7. Wenchuan earthquake scientific drilling and Longmenshan structural reconstruction in the eastern margin of Qinghai-Tibet Plateau.
The data of Wenchuan earthquake fault scientific drilling and seismic reflection profile across Longmen Mountain reveal that the deep structure of Longmen Mountain is composed of a series of low-angle thrust detachment structural slices, which proves that Longmen Mountain has no roots. Wenchuan earthquake fault is a NW-trending transition zone with steep dip and compression.

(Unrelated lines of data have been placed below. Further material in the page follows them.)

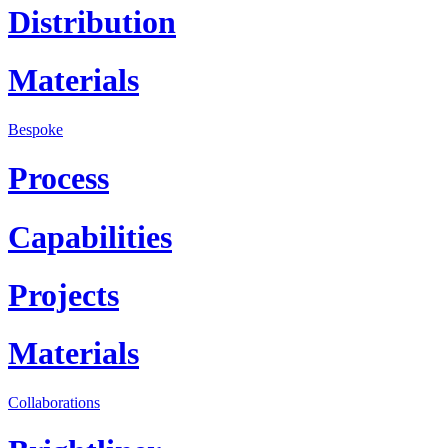
Distribution
Materials
Bespoke
Process
Capabilities
Projects
Materials
Collaborations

It cuts and reconstructs the shallow Mesozoic superimposed thrust sheet and merges it into a detachment zone with a depth of 18km. The thin-skinned fault detachment structure developed under the Mesozoic thin-skinned fold thrust belt can better explain the Cenozoic uplift of Longmen Mountain. Contrary to the viewpoint of "tunnel flow in the lower crust", the detachment structure of basement and caprock is the key to dominate the deep structure and surface tectonic system of Longmen Mountain and its adjacent area, which proves that the shortening of crustal level is the main mechanism of the uplift of Longmen Mountain, and disagrees with the viewpoint of tunnel flow in the lower crust on the eastern edge of Qinghai-Tibet Plateau.
8. Deep exploration experiment of crust and upper mantle
Supported by the Sinoprobe-02 project, the National Natural Science Foundation project, the Land and Resources Industry Fund project and the geological survey project, the lithospheric geophysical exploration team of the State Key Laboratory of Continental Structure and Dynamics, led by Gao Rui, completed the 6450km deep seismic reflection detection and processing profile by August, 1965 at 438+03. Through international and domestic cooperation, and the workload exceeds the sum of the first 50 years in China. The work level of deep seismic reflection profiling in China has been more than doubled, with the total amount exceeding 654.38+00000 km, stepping into the ranks of exploration powers in deep seismic reflection profiling, and completing the wide-angle reflection and refraction seismic profile of 3 100km. 2,500 km broadband seismic observation was completed in the hinterland of Qiangtang, northeast and southeast coast of Qinghai-Tibet Plateau, and the northern edge of North China. The magnetotelluric sounding profile spans the northeast of China 1500km.
9. Development and application of non-traditional stable isotope tracer system?
Isotope technology is an important means to trace the source and evolution of matter. Team Zhu built and improved this theme around the isotope tracer system, and established a high-precision measurement method for isotopes such as titanium, molybdenum, magnesium and iron. A high-precision determination method of titanium isotope was established for the first time in China, including chemical purification method of titanium in geological samples and mass spectrometry method of titanium isotope. A high-precision determination method of molybdenum isotope was established for the first time in China, a chemical purification method of molybdenum in geological samples and a mass spectrometry analysis method of molybdenum isotope were established, and other related isotope testing technologies were improved.